§ **TASK ITEM**
Select, from the data, each line where "своих" occurs.

§ **DATA EXCERPTS**
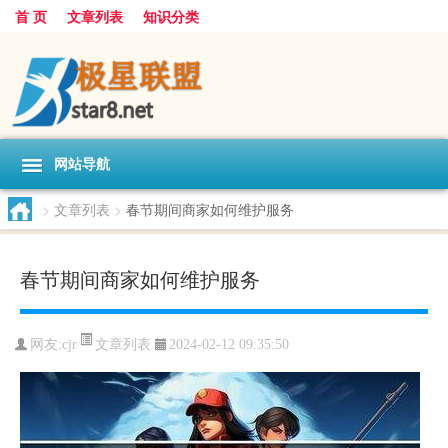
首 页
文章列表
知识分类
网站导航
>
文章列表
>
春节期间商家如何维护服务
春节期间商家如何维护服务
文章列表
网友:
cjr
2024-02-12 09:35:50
* * *
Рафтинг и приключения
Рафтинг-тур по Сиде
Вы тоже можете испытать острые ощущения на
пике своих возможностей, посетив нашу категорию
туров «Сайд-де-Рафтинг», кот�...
* * *
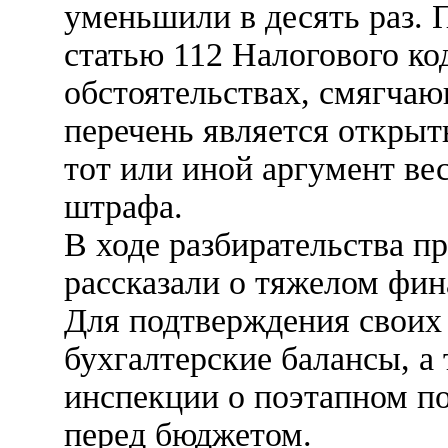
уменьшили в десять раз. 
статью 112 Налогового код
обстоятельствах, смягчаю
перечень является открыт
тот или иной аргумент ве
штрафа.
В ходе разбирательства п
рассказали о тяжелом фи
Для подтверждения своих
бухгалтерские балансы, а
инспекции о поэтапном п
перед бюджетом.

§ **ANSWER TO THIS TASK**
пике своих возможностей, посетив нашу категорию
Для подтверждения своих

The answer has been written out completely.